AB604's policy goal—using Medicaid to smooth the transition from incarceration to community care—runs into several unresolved implementation and legal issues. First, federal approval is not automatic: HHS will evaluate whether the proposed demonstration fits within permissible waiver authority and whether it safeguards program integrity.
The statute leaves precise program design to the waiver, so critical details (eligibility verification while incarcerated, billing mechanisms, service limits, and performance measures) are undecided until HHS weighs in.

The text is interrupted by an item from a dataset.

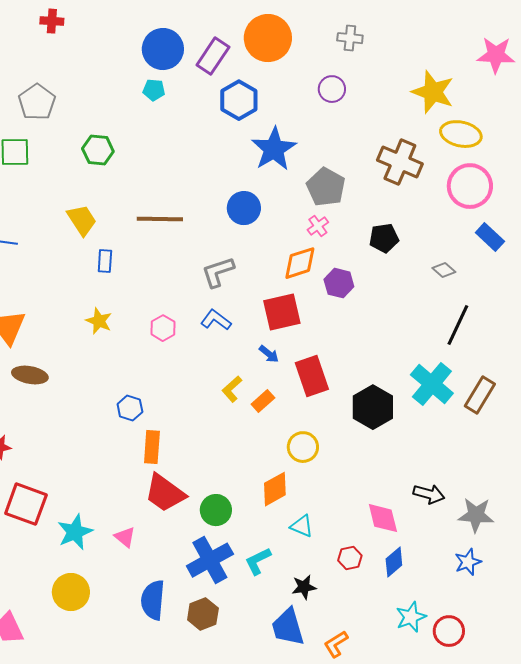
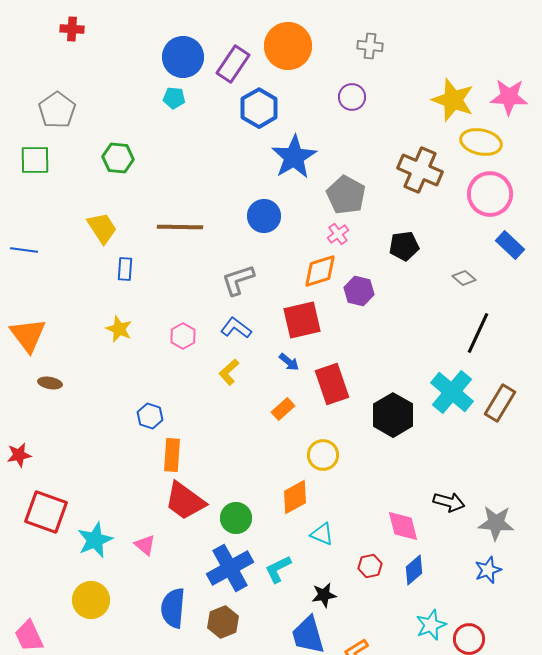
pink star: (496, 55) -> (509, 97), moved
brown ellipse: (30, 375) -> (50, 383), size x0.7
yellow L-shape: (232, 389) -> (229, 372), moved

Second, the MAT and 30‑day medication provisions collide with federal and DEA rules governing controlled substances.
Some medications (notably methadone) require delivery through certified opioid treatment programs and have strict take‑home limits, so operationalizing a 30‑day prerelease supply may require creative solutions like bridging prescriptions, coordination with OTPs, or state regulatory changes.
Third, administrative capacity is a material constraint: corrections facilities, DHS, community providers, and pharmacies must exchange protected health information, enroll people in Medicaid where coverage lapsed, and handle claims and prior authorizations on a compressed timeline. Provider capacity in many regions is already limited, so the demonstration could increase demand beyond supply and produce uneven geographic access.
Finally, the statute conditions state payment on what HHS approves, but it does not specify whether DHS must implement services if HHS authorizes only a subset; that leaves open questions about phased rollouts and equitable coverage across counties.